Classic Film Guide

Winning Team, The (1952) - full review!

Directed by Lewis Seiler, and written by Merwin Gerard, Seeleg Lester, and Ted Sherdeman (from a story by Gerard & Lester), this average sports biography features Ronald Reagan as baseball pitcher Grover Cleveland Alexander (inducted in to Major League Baseball's Hall of Fame as Pete Alexander), and Doris Day as his wife Aimee. This was Reagan's second and last pairing with Day (the other was Storm Warning (1951)), who sings a Christmas song in this one. 'Alex the Great' began as a telephone lineman come farmer, an occupation which seems to be his would-be father-in-law's (Frank Ferguson as Sam Arrants) idea, until a professional ball club run by Mr. Glasheen (Gordon Jones) comes to town; they're shutout (held scoreless) by this hayseed, heretofore referenced as Alexander. That game leads to an offer by Glasheen to join his club, which Alexander accepts, and the rest, as they say is history.

Actually, there's more to the story. In fact, the focus of much of the drama (though it contains plenty of baseball action, actual footage of the Cardinals and Yankees and more) is on Alexander's problems which inhibited his still great career, and his relationship with his wife (e.g. their partnership being "the winning team"). Some real ballplayers (Bob Lemon, Hank Sauer, Gene Mauch, and more) appear in the cast, and many of the Yankee greats (like Ruth and Gehrig) appear in the movie's archival sequences. Frank Lovejoy plays Rogers Hornsby who, according to the film, began his Hall of Fame career when opponent Alexander intentionally pitched him a ball to hit, to keep him from having to go down to the minor leagues. James Millican plays Bill Killefer, Alexander's battery mate (e.g. catcher); Eve Miller plays Killefer’s wife Margaret, who befriends Aimee. Seventeen year old Russ Tamblyn (no longer Rusty, his credited name in a dozen earlier films) appears as one of Alexander's many siblings, two years and two movies before his adult acting career would begin with Seven Brides for Seven Brothers (1954)). Walter Baldwin and Dorothy Adams appear as Pa and Ma Alexander.

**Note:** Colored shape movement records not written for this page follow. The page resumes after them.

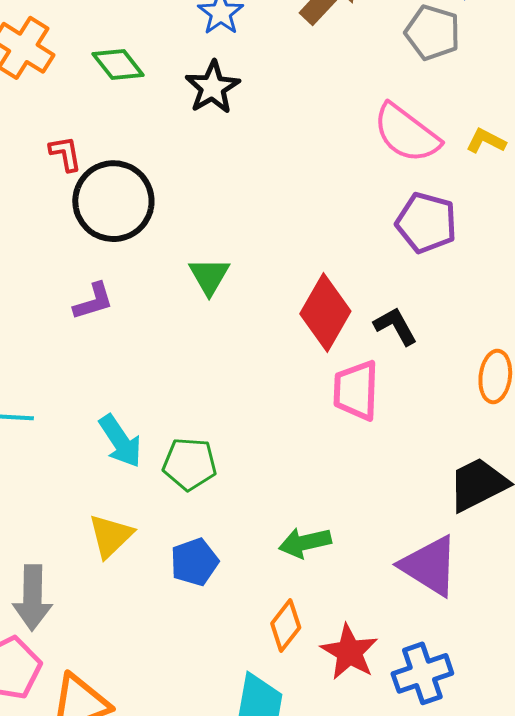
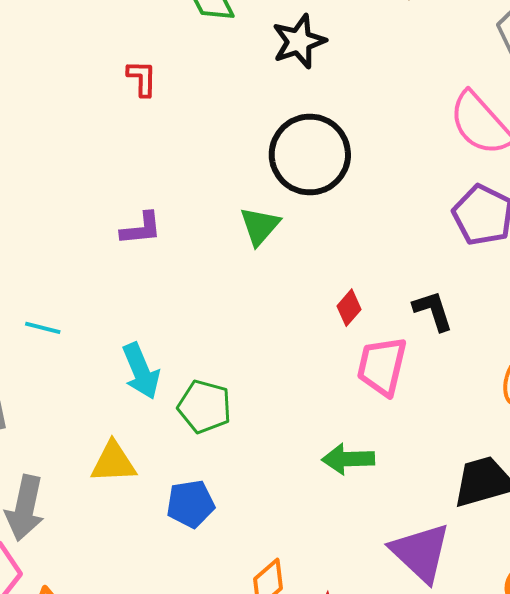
black circle: (113, 201) -> (310, 155), moved
red diamond: (325, 312) -> (349, 308), moved, size x0.5
yellow triangle: (111, 536) -> (113, 462), turned 30
green arrow: (305, 543) -> (348, 459), moved

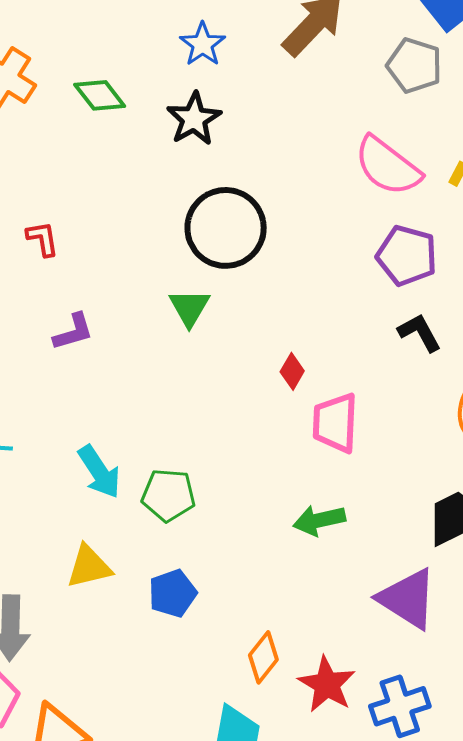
red L-shape: (142, 78) -> (43, 239), moved
black L-shape: (433, 311) -> (420, 333), moved

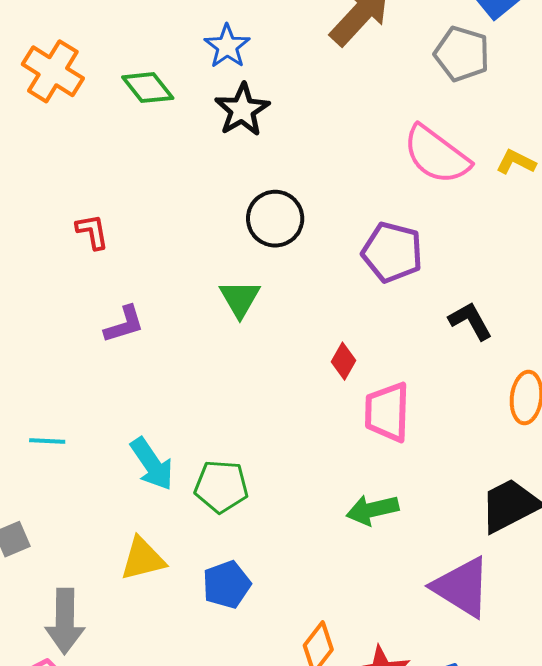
blue star: (203, 44) -> (227, 46), moved
black circle: (226, 228) -> (275, 219), size x0.7
purple pentagon: (407, 256) -> (392, 252), moved

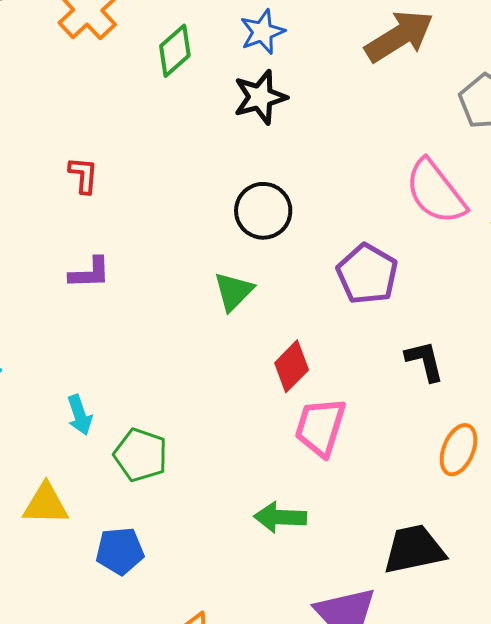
green diamond: (148, 88) -> (175, 51), turned 72
green triangle: (240, 299) -> (234, 291), moved
red diamond: (344, 361) -> (292, 366), size x1.4
cyan arrow: (152, 464) -> (80, 415), size x0.7

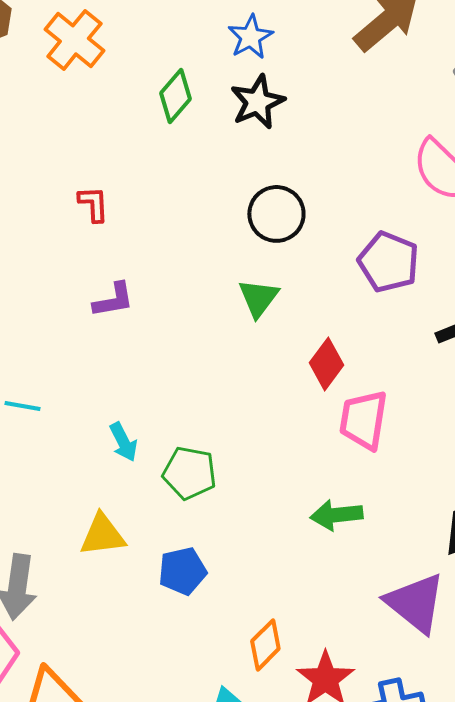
green diamond: (175, 51) -> (175, 96), moved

Alexander was a highly successful winning pitcher, compiling and impress win-loss record starting in his rookie season with the Philadelphia Phillies (he won 28 games!). After seven seasons and a stint serving as an artillery officer during World War I, he was traded to the Chicago Cubs where he started having troubles, perhaps caused by an earlier injury he'd received before he played in the Majors which caused him double vision (he'd been hit in the head by a baseball thrown by a shortstop trying to turn a double play while he was the base runner from first base trying to make it to second) and/or his war experiences. He had periodic dizziness (not diagnosed in the film as epilepsy) which was believed to be due to too much alcohol consumption (which was partially true; he did drink) by everyone else, including his wife. This movie doesn't tell it, but Alexander had 7 of 9 very good season with the Cubs before 1926, when the screenplay shows that he washed out of the league and couldn't find a position with any club until his old friend Rogers Hornsby, now the second baseman and player-manager of the Cardinals, added him to their roster and he went on to help them win the World Series, beating the New York Yankees and helping to defeat their "Murder's Row". For what it's worth, Alexander had three more productive years with the St. Louis Cardinals before he returned to the Phillies and then retired.